● **WORK TO COMPLETE**
So that nothing is lost, transcribe each line of the records exactly.

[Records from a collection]
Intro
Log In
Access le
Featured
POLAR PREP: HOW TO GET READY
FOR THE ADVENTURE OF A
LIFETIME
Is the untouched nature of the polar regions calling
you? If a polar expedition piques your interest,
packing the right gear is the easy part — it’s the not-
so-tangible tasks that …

● **ANSWER FOR THIS EXERCISE**
Intro
Log In
Access le
Featured
POLAR PREP: HOW TO GET READY
FOR THE ADVENTURE OF A
LIFETIME
Is the untouched nature of the polar regions calling
you? If a polar expedition piques your interest,
packing the right gear is the easy part — it’s the not-
so-tangible tasks that …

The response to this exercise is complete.